> [Prompt]:
Reproduce every record exactly.

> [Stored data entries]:
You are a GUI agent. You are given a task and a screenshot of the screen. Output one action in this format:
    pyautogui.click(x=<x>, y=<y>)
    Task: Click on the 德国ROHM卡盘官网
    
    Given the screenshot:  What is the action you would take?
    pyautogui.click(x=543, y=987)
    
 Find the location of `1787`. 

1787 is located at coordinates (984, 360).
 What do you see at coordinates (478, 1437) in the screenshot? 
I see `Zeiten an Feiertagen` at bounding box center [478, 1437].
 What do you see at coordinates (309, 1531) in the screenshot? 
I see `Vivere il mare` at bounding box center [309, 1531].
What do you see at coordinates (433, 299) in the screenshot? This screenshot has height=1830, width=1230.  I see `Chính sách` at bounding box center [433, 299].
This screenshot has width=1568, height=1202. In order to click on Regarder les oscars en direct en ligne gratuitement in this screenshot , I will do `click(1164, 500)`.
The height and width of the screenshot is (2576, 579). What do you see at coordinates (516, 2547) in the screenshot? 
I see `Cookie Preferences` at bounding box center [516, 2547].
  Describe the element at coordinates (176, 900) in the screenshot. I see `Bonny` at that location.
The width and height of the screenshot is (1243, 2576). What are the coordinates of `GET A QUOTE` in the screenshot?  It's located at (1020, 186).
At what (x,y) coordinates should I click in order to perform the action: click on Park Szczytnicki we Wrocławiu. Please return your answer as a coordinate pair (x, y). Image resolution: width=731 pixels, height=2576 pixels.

> [Exercise answer]:
You are a GUI agent. You are given a task and a screenshot of the screen. Output one action in this format:
    pyautogui.click(x=<x>, y=<y>)
    Task: Click on the 德国ROHM卡盘官网
    
    Given the screenshot:  What is the action you would take?
    pyautogui.click(x=543, y=987)
    
 Find the location of `1787`. 

1787 is located at coordinates (984, 360).
 What do you see at coordinates (478, 1437) in the screenshot? 
I see `Zeiten an Feiertagen` at bounding box center [478, 1437].
 What do you see at coordinates (309, 1531) in the screenshot? 
I see `Vivere il mare` at bounding box center [309, 1531].
What do you see at coordinates (433, 299) in the screenshot? This screenshot has height=1830, width=1230.  I see `Chính sách` at bounding box center [433, 299].
This screenshot has width=1568, height=1202. In order to click on Regarder les oscars en direct en ligne gratuitement in this screenshot , I will do `click(1164, 500)`.
The height and width of the screenshot is (2576, 579). What do you see at coordinates (516, 2547) in the screenshot? 
I see `Cookie Preferences` at bounding box center [516, 2547].
  Describe the element at coordinates (176, 900) in the screenshot. I see `Bonny` at that location.
The width and height of the screenshot is (1243, 2576). What are the coordinates of `GET A QUOTE` in the screenshot?  It's located at (1020, 186).
At what (x,y) coordinates should I click in order to perform the action: click on Park Szczytnicki we Wrocławiu. Please return your answer as a coordinate pair (x, y). Image resolution: width=731 pixels, height=2576 pixels.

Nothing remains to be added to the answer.